Problem
What is wanted is every line below from the one with "зажигающей сердца м" up to and including the one with "complementadas pelas receitas", retyped exactly, pictures excluded, nothing else.

Provided records
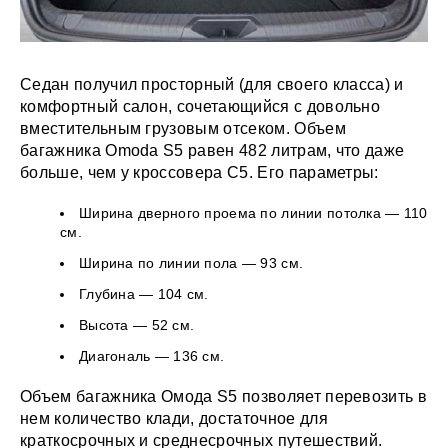
Седан получил просторный (для своего класса) и
комфортный салон, сочетающийся с довольно
вместительным грузовым отсеком. Объем
багажника Omoda S5 равен 482 литрам, что даже
больше, чем у кроссовера C5. Его параметры:
Ширина дверного проема по линии потолка — 110
см.
Ширина по линии пола — 93 см.
Глубина — 104 см.
Высота — 52 см.
Диагональ — 136 см.
Объем багажника Омода S5 позволяет перевозить в
нем количество клади, достаточное для
краткосрочных и среднесрочных путешествий.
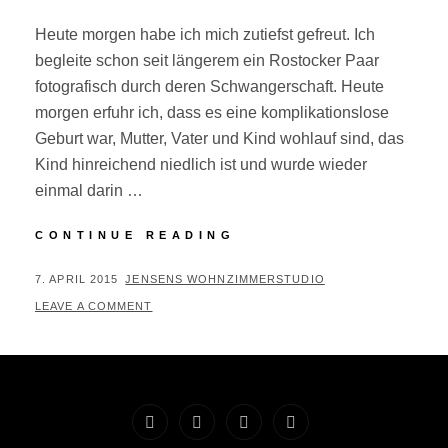
Heute morgen habe ich mich zutiefst gefreut. Ich
begleite schon seit längerem ein Rostocker Paar
fotografisch durch deren Schwangerschaft. Heute
morgen erfuhr ich, dass es eine komplikationslose
Geburt war, Mutter, Vater und Kind wohlauf sind, das
Kind hinreichend niedlich ist und wurde wieder
einmal darin …
BEWEGENDES
CONTINUE READING
POSTED
BY
7. APRIL 2015
JENSENS WOHNZIMMERSTUDIO
ON
LEAVE A COMMENT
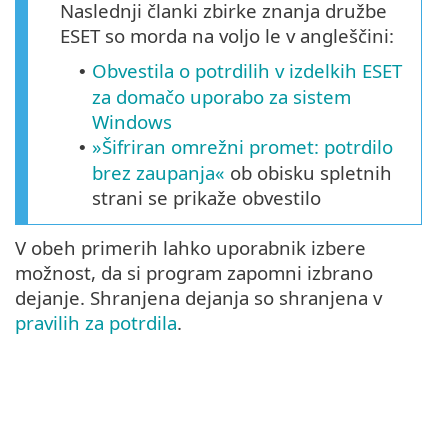
Naslednji članki zbirke znanja družbe
ESET so morda na voljo le v angleščini:
Obvestila o potrdilih v izdelkih ESET
•
za domačo uporabo za sistem
Windows
»Šifriran omrežni promet: potrdilo
•
brez zaupanja«
ob obisku spletnih
strani se prikaže obvestilo
V obeh primerih lahko uporabnik izbere
možnost, da si program zapomni izbrano
dejanje. Shranjena dejanja so shranjena v
pravilih za potrdila
.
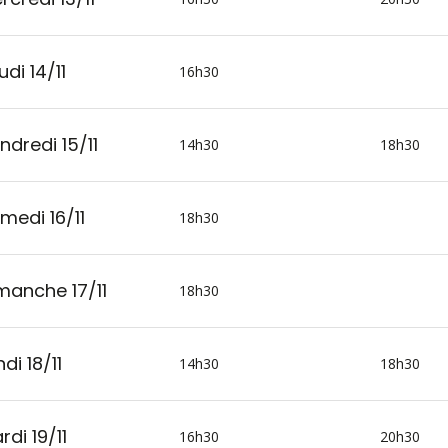
udi 14/11
16h30
ndredi 15/11
14h30
18h30
medi 16/11
18h30
manche 17/11
18h30
di 18/11
14h30
18h30
rdi 19/11
16h30
20h30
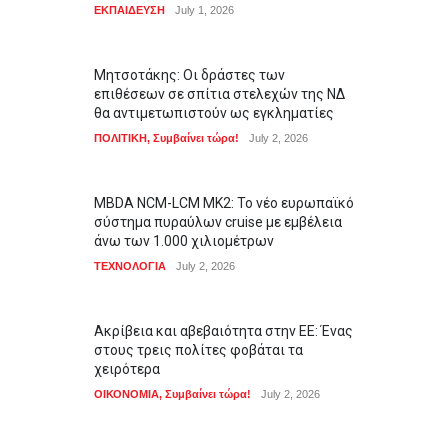
ΕΚΠΑΙΔΕΥΣΗ
July 1, 2026
Μητσοτάκης: Οι δράστες των
επιθέσεων σε σπίτια στελεχών της ΝΔ
θα αντιμετωπιστούν ως εγκληματίες
ΠΟΛΙΤΙΚΗ
,
Συμβαίνει τώρα!
July 2, 2026
MBDA NCM-LCM MK2: Το νέο ευρωπαϊκό
σύστημα πυραύλων cruise με εμβέλεια
άνω των 1.000 χιλιομέτρων
ΤΕΧΝΟΛΟΓΙΑ
July 2, 2026
Ακρίβεια και αβεβαιότητα στην ΕΕ: Ένας
στους τρεις πολίτες φοβάται τα
χειρότερα
ΟΙΚΟΝΟΜΙΑ
,
Συμβαίνει τώρα!
July 2, 2026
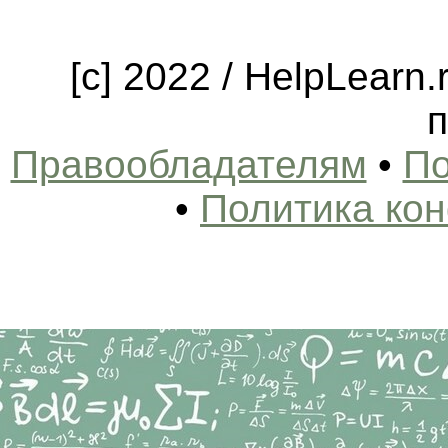
[c] 2022 / HelpLearn
п
Правообладателям
•
По
•
Политика ко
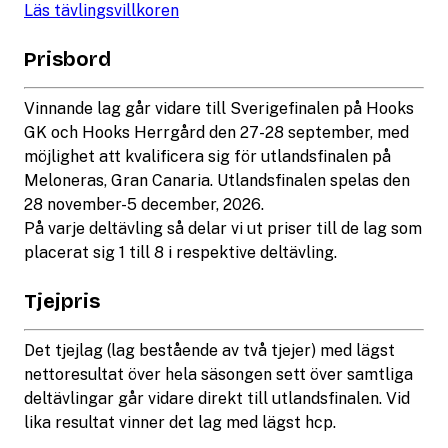
Läs tävlingsvillkoren
Prisbord
Vinnande lag går vidare till Sverigefinalen på Hooks
GK och Hooks Herrgård den 27-28 september, med
möjlighet att kvalificera sig för utlandsfinalen på
Meloneras, Gran Canaria. Utlandsfinalen spelas den
28 november-5 december, 2026.
På varje deltävling så delar vi ut priser till de lag som
placerat sig 1 till 8 i respektive deltävling.
Tjejpris
Det tjejlag (lag bestående av två tjejer) med lägst
nettoresultat över hela säsongen sett över samtliga
deltävlingar går vidare direkt till utlandsfinalen. Vid
lika resultat vinner det lag med lägst hcp.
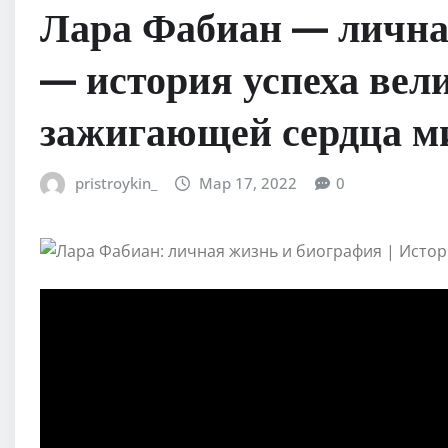
Лара Фабиан — лична
— история успеха вел
зажигающей сердца м
pristroykin_
Мар 17, 2022
0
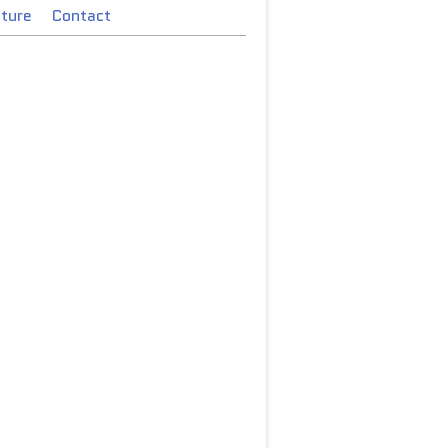
cture
Contact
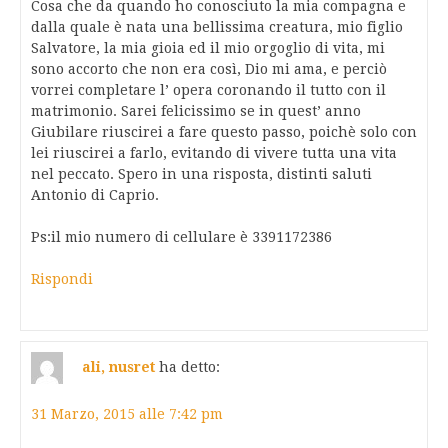
Cosa che da quando ho conosciuto la mia compagna e
dalla quale è nata una bellissima creatura, mio figlio
Salvatore, la mia gioia ed il mio orgoglio di vita, mi
sono accorto che non era così, Dio mi ama, e perciò
vorrei completare l’ opera coronando il tutto con il
matrimonio. Sarei felicissimo se in quest’ anno
Giubilare riuscirei a fare questo passo, poichè solo con
lei riuscirei a farlo, evitando di vivere tutta una vita
nel peccato. Spero in una risposta, distinti saluti
Antonio di Caprio.
Ps:il mio numero di cellulare è 3391172386
Rispondi
ali, nusret
ha detto:
31 Marzo, 2015 alle 7:42 pm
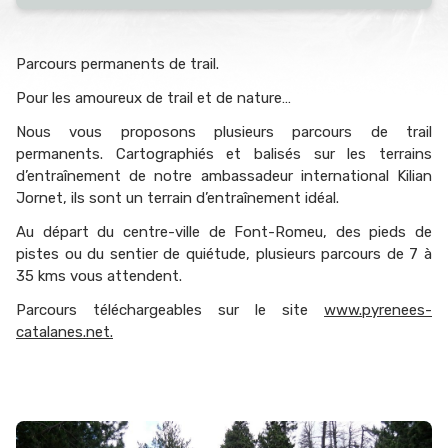
Parcours permanents de trail.
Pour les amoureux de trail et de nature…
Nous vous proposons plusieurs parcours de trail
permanents. Cartographiés et balisés sur les terrains
d’entraînement de notre ambassadeur international Kilian
Jornet, ils sont un terrain d’entraînement idéal.
Au départ du centre-ville de Font-Romeu, des pieds de
pistes ou du sentier de quiétude, plusieurs parcours de 7 à
35 kms vous attendent.
Parcours téléchargeables sur le site
www.pyrenees-
catalanes.net.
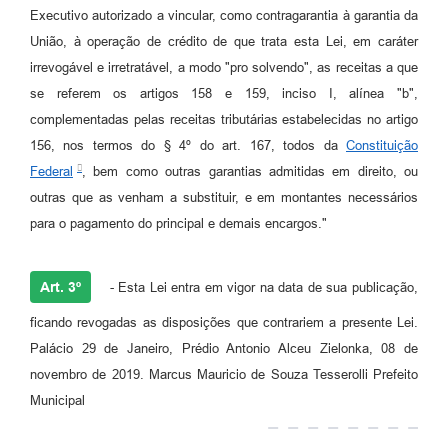
Executivo autorizado a vincular, como contragarantia à garantia da
União, à operação de crédito de que trata esta Lei, em caráter
irrevogável e irretratável, a modo "pro solvendo", as receitas a que
se referem os artigos 158 e 159, inciso I, alínea "b",
complementadas pelas receitas tributárias estabelecidas no artigo
156, nos termos do § 4º do art. 167, todos da
Constituição
Federal
, bem como outras garantias admitidas em direito, ou
outras que as venham a substituir, e em montantes necessários
para o pagamento do principal e demais encargos."
Art. 3º
- Esta Lei entra em vigor na data de sua publicação,
ficando revogadas as disposições que contrariem a presente Lei.
Palácio 29 de Janeiro, Prédio Antonio Alceu Zielonka, 08 de
novembro de 2019. Marcus Mauricio de Souza Tesserolli Prefeito
Municipal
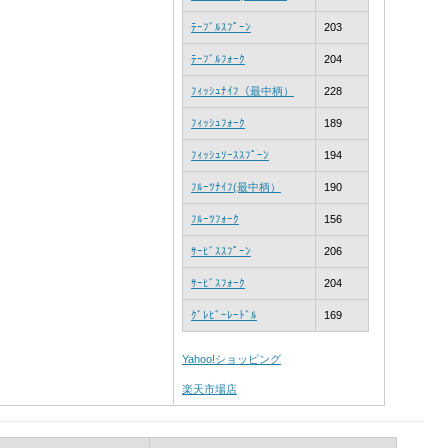
ﾃｰﾌﾞﾙｽﾌﾟｰﾝ
203
ﾃｰﾌﾞﾙﾌｫｰｸ
204
ﾌｨｯｼｭﾅｲﾌ（最中柄）
228
ﾌｨｯｼｭﾌｫｰｸ
189
ﾌｨｯｼｭｿｰｽｽﾌﾟｰﾝ
194
ﾌﾙｰﾂﾅｲﾌ(最中柄）
190
ﾌﾙｰﾂﾌｫｰｸ
156
ｻｰﾋﾞｽｽﾌﾟｰﾝ
206
ｻｰﾋﾞｽﾌｫｰｸ
204
ｸﾞﾚﾋﾞｰﾚｰﾄﾞﾙ
169
Yahoo!ショッピング
楽天市場店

Output of the task
зажигающей сердца м
pristroykin_
Мар 17, 2022
0
cture
Contact
Cosa che da quando ho conosciuto la mia compagna e
dalla quale è nata una bellissima creatura, mio figlio
Salvatore, la mia gioia ed il mio orgoglio di vita, mi
sono accorto che non era così, Dio mi ama, e perciò
vorrei completare l’ opera coronando il tutto con il
matrimonio. Sarei felicissimo se in quest’ anno
Giubilare riuscirei a fare questo passo, poichè solo con
lei riuscirei a farlo, evitando di vivere tutta una vita
nel peccato. Spero in una risposta, distinti saluti
Antonio di Caprio.
Ps:il mio numero di cellulare è 3391172386
Rispondi
ali, nusret
ha detto:
31 Marzo, 2015 alle 7:42 pm
Parcours permanents de trail.
Pour les amoureux de trail et de nature…
Nous vous proposons plusieurs parcours de trail
permanents. Cartographiés et balisés sur les terrains
d’entraînement de notre ambassadeur international Kilian
Jornet, ils sont un terrain d’entraînement idéal.
Au départ du centre-ville de Font-Romeu, des pieds de
pistes ou du sentier de quiétude, plusieurs parcours de 7 à
35 kms vous attendent.
Parcours téléchargeables sur le site
www.pyrenees-
catalanes.net.
Executivo autorizado a vincular, como contragarantia à garantia da
União, à operação de crédito de que trata esta Lei, em caráter
irrevogável e irretratável, a modo "pro solvendo", as receitas a que
se referem os artigos 158 e 159, inciso I, alínea "b",
complementadas pelas receitas tributárias estabelecidas no artigo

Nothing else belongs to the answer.